Daniel Litt (University of Toronto)

Date

Friday September 23, 2022
2:30 pm - 3:30 pm

Location

Jeffery Hall, Room 234

Math & Stats Department Colloquium

Daniel Litt (University of Toronto)

Friday, September 23rd, 2022

Time: 2:30 p.m.  Place: Jeffery Hall, Room 234

Speaker: Daniel Litt (University of Toronto)

Title: The search for special symmetries

Abstract: What are the canonical sets of symmetries of n-dimensional space? I'll describe the history of this question, going back to Schwarz, Fuchs, Painlevé, and others, and some new answers to it, obtained jointly with Aaron Landesman. While our results rely on low-dimensional topology, Hodge theory, and the Langlands program, and we'll get a peek into how these areas come into play, no knowledge of them will be assumed.

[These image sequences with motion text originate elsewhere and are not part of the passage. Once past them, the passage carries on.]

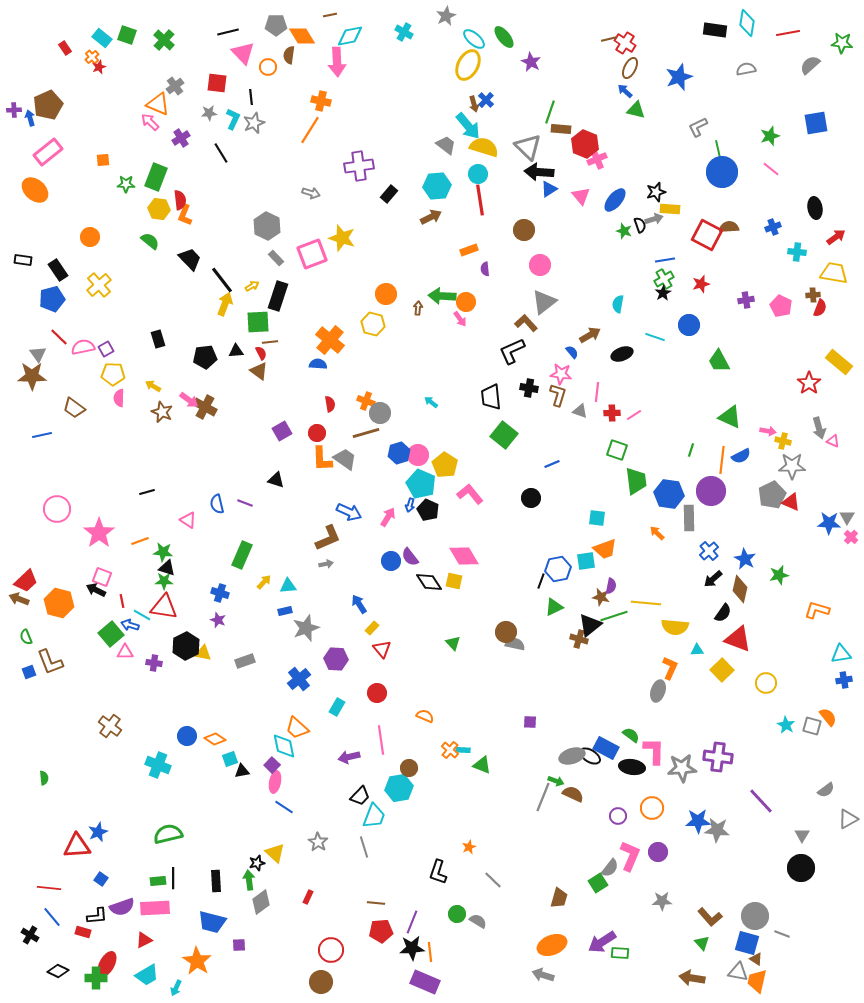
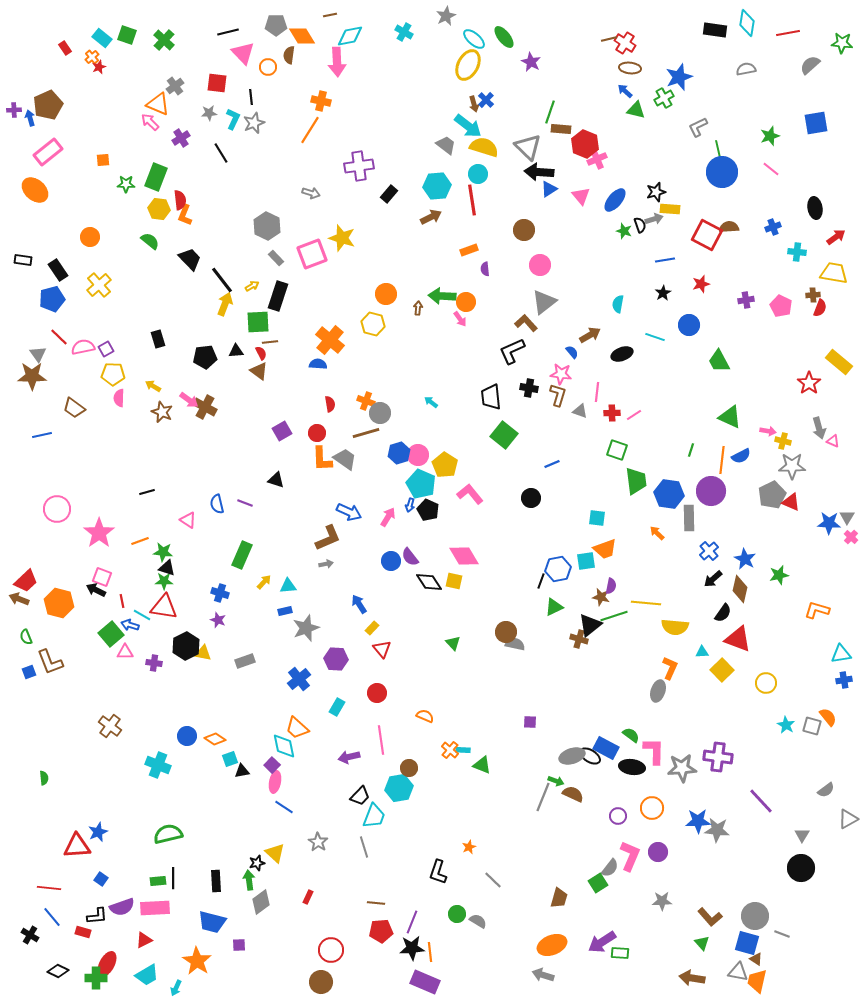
brown ellipse at (630, 68): rotated 70 degrees clockwise
cyan arrow at (468, 126): rotated 12 degrees counterclockwise
red line at (480, 200): moved 8 px left
green cross at (664, 279): moved 181 px up
cyan triangle at (697, 650): moved 5 px right, 2 px down
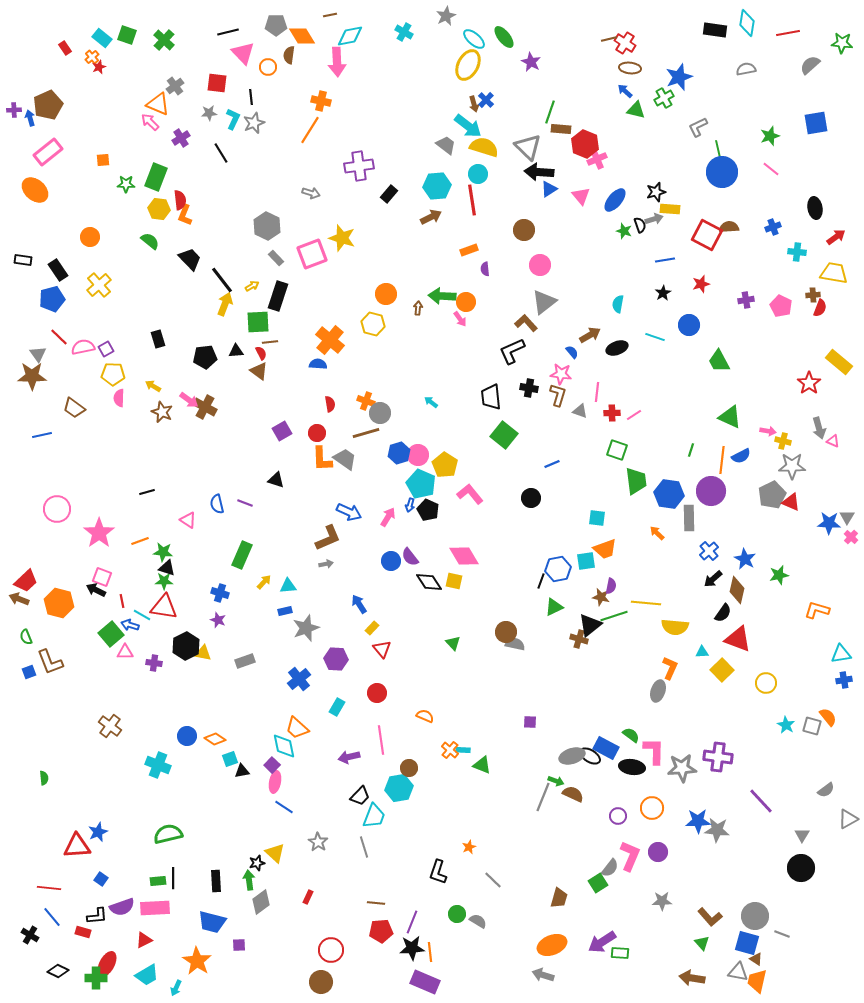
black ellipse at (622, 354): moved 5 px left, 6 px up
brown diamond at (740, 589): moved 3 px left, 1 px down
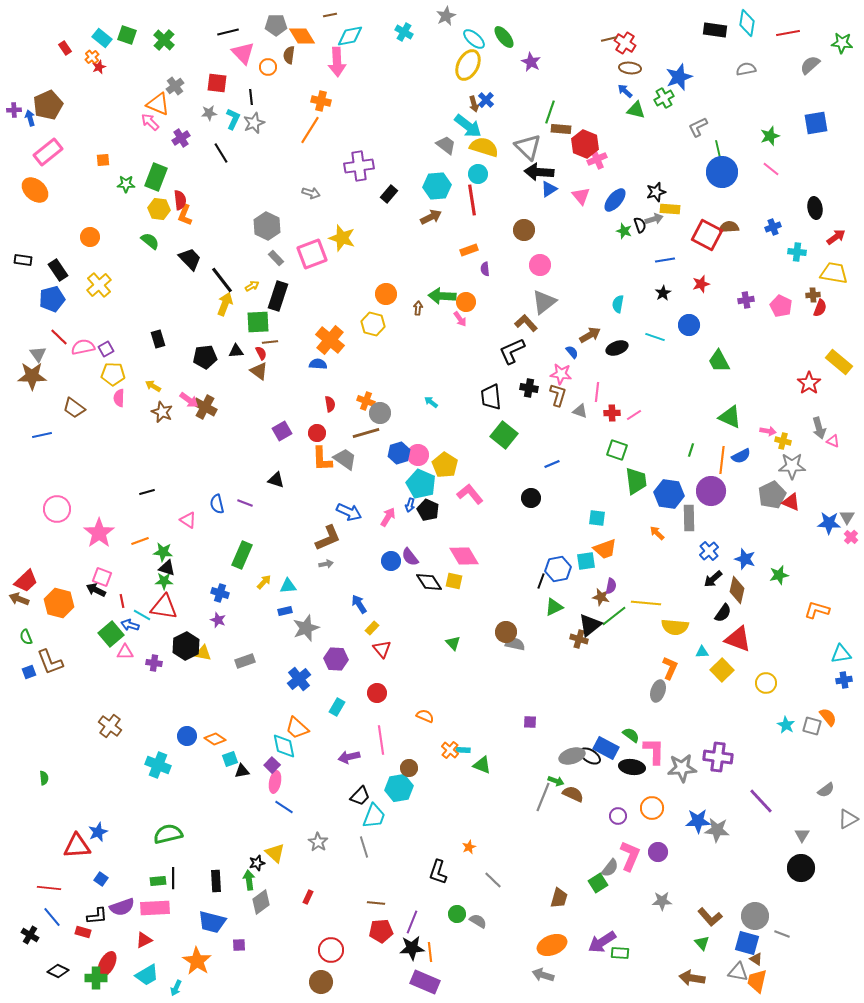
blue star at (745, 559): rotated 10 degrees counterclockwise
green line at (614, 616): rotated 20 degrees counterclockwise
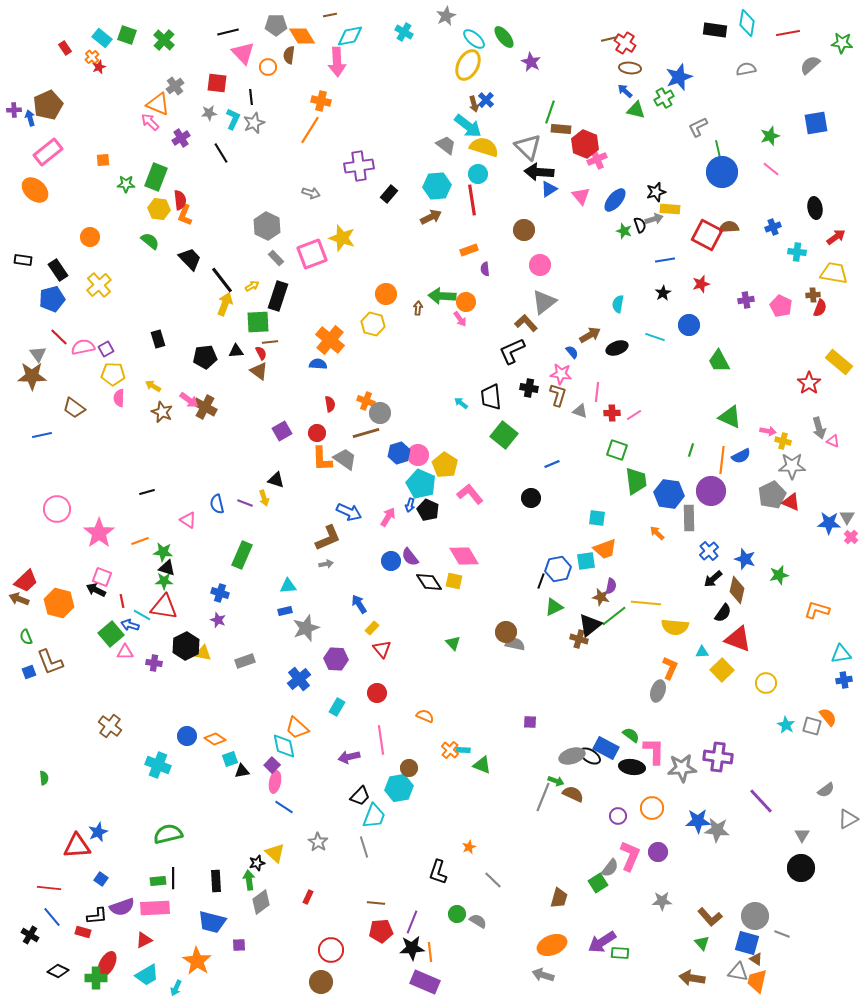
cyan arrow at (431, 402): moved 30 px right, 1 px down
yellow arrow at (264, 582): moved 84 px up; rotated 119 degrees clockwise
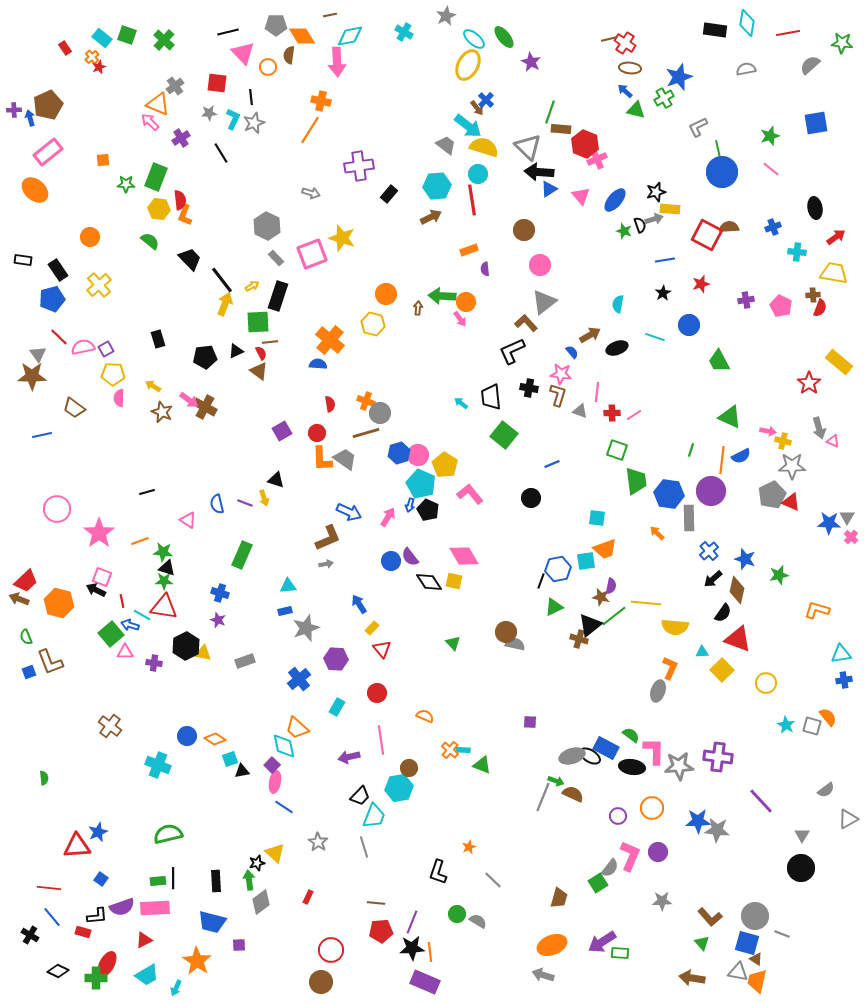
brown arrow at (474, 104): moved 3 px right, 4 px down; rotated 21 degrees counterclockwise
black triangle at (236, 351): rotated 21 degrees counterclockwise
gray star at (682, 768): moved 3 px left, 2 px up
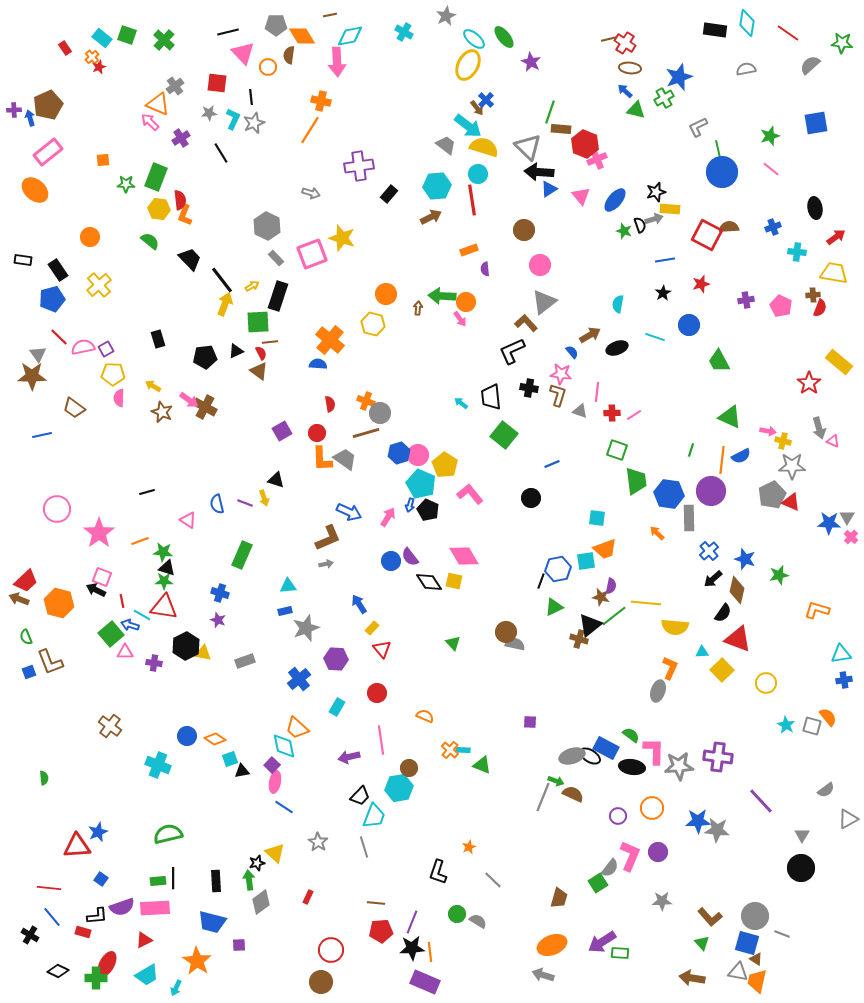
red line at (788, 33): rotated 45 degrees clockwise
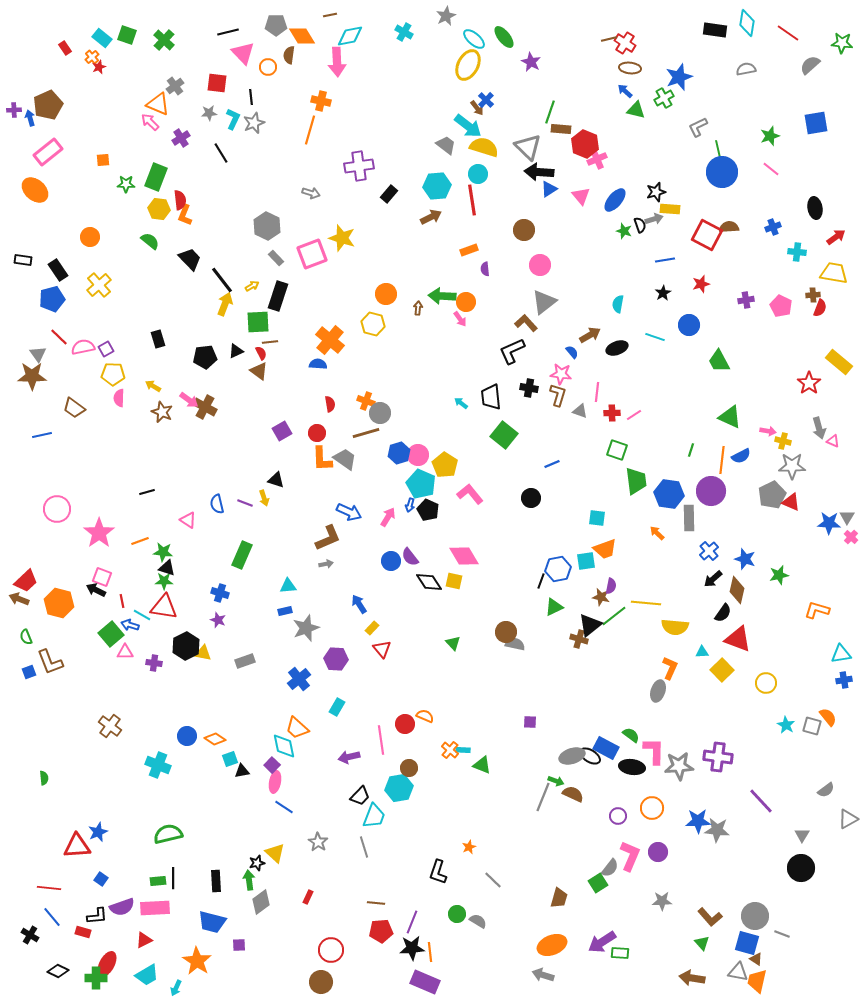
orange line at (310, 130): rotated 16 degrees counterclockwise
red circle at (377, 693): moved 28 px right, 31 px down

Daniel Litt is an Assistant Professor of mathematics at the University of Toronto. He was in a similar position at the University of Georgia from 2019-2022. He completed his PhD at Stanford in 2015; from 2015-2018 was an NSF Postdoc at Columbia; and from 2018-2019 was a member at the Institute for Advanced Study.

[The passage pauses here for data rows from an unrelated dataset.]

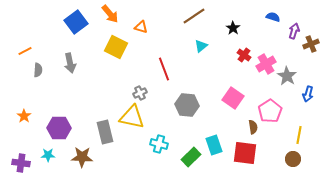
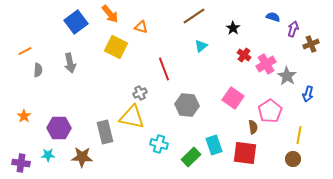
purple arrow: moved 1 px left, 2 px up
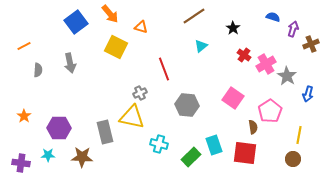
orange line: moved 1 px left, 5 px up
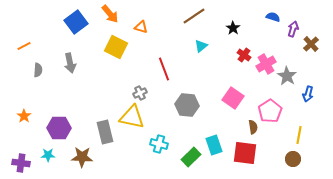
brown cross: rotated 21 degrees counterclockwise
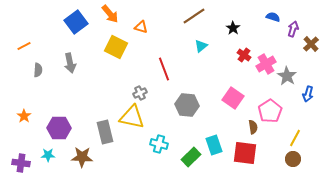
yellow line: moved 4 px left, 3 px down; rotated 18 degrees clockwise
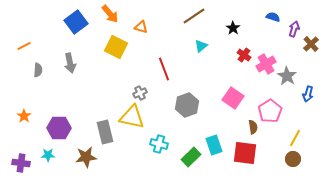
purple arrow: moved 1 px right
gray hexagon: rotated 25 degrees counterclockwise
brown star: moved 4 px right; rotated 10 degrees counterclockwise
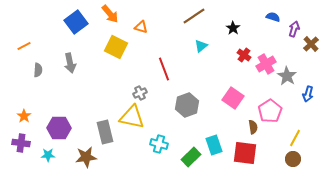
purple cross: moved 20 px up
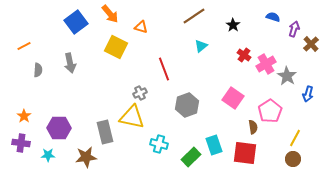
black star: moved 3 px up
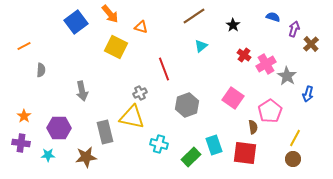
gray arrow: moved 12 px right, 28 px down
gray semicircle: moved 3 px right
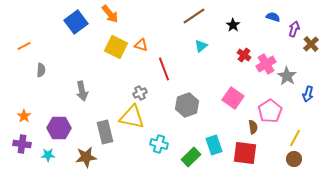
orange triangle: moved 18 px down
purple cross: moved 1 px right, 1 px down
brown circle: moved 1 px right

Broadly speaking, he is interested in the interplay between algebraic geometry and number theory (and, to a lesser extent, topology). Most of his work has focused on using arithmetic techniques to study classical questions about, for example, complex algebraic varieties. Currently, he is thinking about the arithmetic structures on the fundamental group of an algebraic variety, and the relationships between those structures and the geometry of the variety. Some of his other interests include questions about positivity and vanishing theorems, dynamics of algebraic varieties, and Hodge theory (broadly construed).